In an age when games strive for massive scope and microscopic detail, Agar.io seems like an unlikely candidate to become an Internet sensation. The game is comprised of colored blobs on what is essentially a sheet of graph paper, and any screenshot looks like it could have been a 20-second art project made in MS Paint. Yet, this simple multiplayer buffet has become a hit, even serving as a tool for Turkish political parties to attack one another on the virtual battlefield.
Best of all, you can play Agar.io for free in your browser, or using the dedicated app available for both iOS and Android. Simply go to the game’s website, log in as a guest or through Facebook, and enter a username for yourself. You can also use the Settings button to change your server.
Once you’ve entered the game, the controls for Agar.io are simple:
- Move the mouse to move your blob. Your cell will automatically move toward your mouse cursor.
- Press the space bar to split your cell, or cells, in two.
- Press “W” to eject mass.
In the beginning, you are a tiny cell sitting in a vast expanse. Typically, your cell will generate as a random color donning your username. However, entering certain names will give your cell an alternative look or “skin.” For example, entering your name as “Earth” will change your cells skin to look like Earth. Entering the name “France” will give your cell the appearance of the French flag. There are many skins available, covering an odd variety of themes such a countries, world leaders, and even Internet memes.
Movement is simple, though it takes some getting used to. As you move your mouse around, your cell will automatically move toward your mouse cursor. The game area is dotted with tiny, colored pellets. When your cell runs into pellets, it will consume them and grow larger. Eating pellets will also increase your score.
Agar.io is also a multiplayer game, meaning you will likely run across other players as you move around. You can eat cells that are smaller than you, and vice versa, bigger cells can eat you. Eating another player provides a significant growth spurt to your cell, far more so than eating pellets. You can’t eat cells that are the same size, or very near the same size, as yours. The cut off for this is a 10 percent difference in diameter — so, you can’t eat cells that are more than 90 percent of your size.
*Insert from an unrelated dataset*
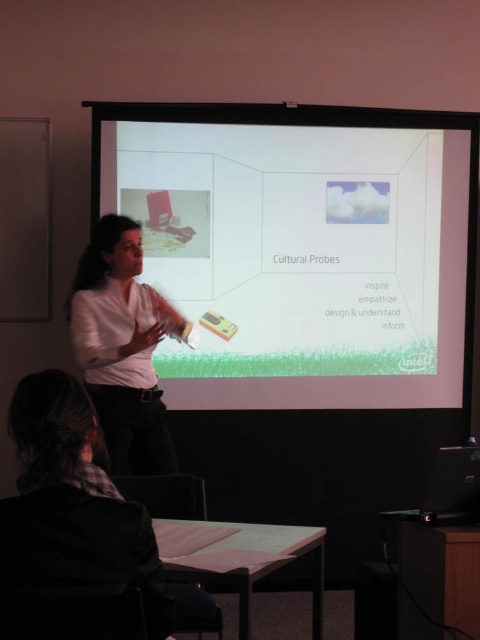 You are attending a presentation and notice the white glossy projector screen at upper center and the white matte shirt at center. Which object is positioned higher in the image?

The white glossy projector screen at upper center is positioned higher than the white matte shirt at center.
As you consume more and grow larger, your cell will move more slowly. This can present a conundrum given consuming smaller cells will make you larger, but those same cells also move much faster than you. It is possible to catch them through the right maneuvers, though. Steering a smaller cell toward another big one, for example, might place them in a situation where they will likely be eaten. You can also corner small cells near the edges of the map.
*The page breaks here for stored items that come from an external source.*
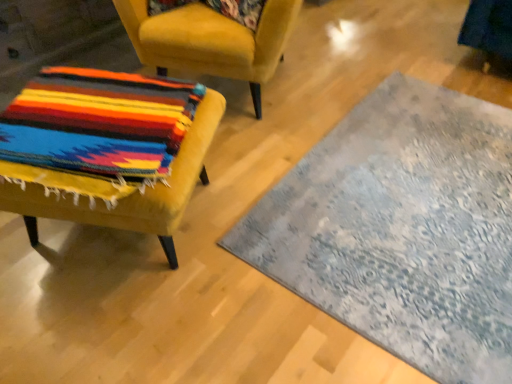 Image resolution: width=512 pixels, height=384 pixels. I want to click on empty space that is to the right of multicolored woven fabric at left, the 2th chair positioned from the bottom, so 362,58. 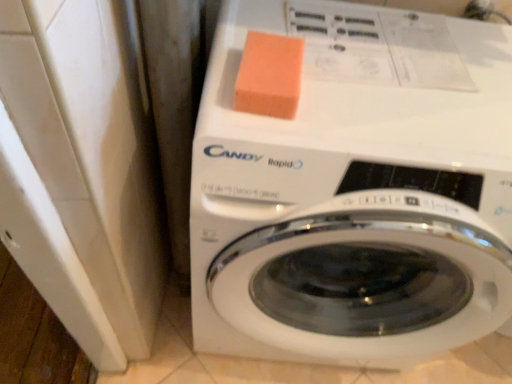 You are a GUI agent. You are given a task and a screenshot of the screen. Output one action in this format:
    pyautogui.click(x=<x>, y=<y>)
    Task: Click on the vacant space behind orange sponge at upper center
    The width and height of the screenshot is (512, 384).
    Given the screenshot: What is the action you would take?
    pyautogui.click(x=298, y=24)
There are two abilities that allow larger cells to move more quickly. The first is to eject mass by pressing the “W” key. Doing so will cause your cell to drop some mass in the form of a pellet, shrinking your cell and thus allowing you to move faster. This can be useful technique when you need a quick burst, whether to catch a smaller cell off guard or to escape from a tight situation. Be warned, though, other cells can eat the pellet you drop, so may end up feeding your competition.
Pressing the space bar will also cause your cell to split, with one piece shooting out in whatever direction you are moving. Unlike when you eject mass, this new cell will still be part of you. Every such cell under your command will move in unison. The new cells can consume pellets and smaller cells, so splitting can allow you to quickly get the jump on a smaller cell that is outrunning you. As with ejecting mass, this technique carries risks. Split cells will be smaller and thus more vulnerable to other players. Luckily, split cells will eventually recombine, provided you can keep them alive.
Scattered around the play area are large green blobs covered in spikes. These are viruses. They do not move, and eating them is… inadvisable. If you are larger than a virus, consuming it will cause your cell to split into many smaller cells. As such, viruses present hazard to large cells and a sort of safe haven for smaller ones. If being pursued by a larger cell, you can take shelter behind a virus. Large players will often be wary of risking a split, especially if there are other players nearby who can gobble them up.
The game keeps track of your score as you go along, and moreover, even provides a real-time leaderboard that displays the top performers on any given server. However, there is no lasting progress to be made. When you lose, you have to start over from the beginning.
The game is relatively simple in its design and so ruthlessly compelling, though, so starting from scratch hardly matters. Playing Agar.io taps into the most basic elements of competition. Eating another player evokes a primal glee, like a lion must feel crashing down on the back of an antelope. Death comes quickly in Agar.io. With quick reflexes and a Machiavellian appetite, you might survive a while.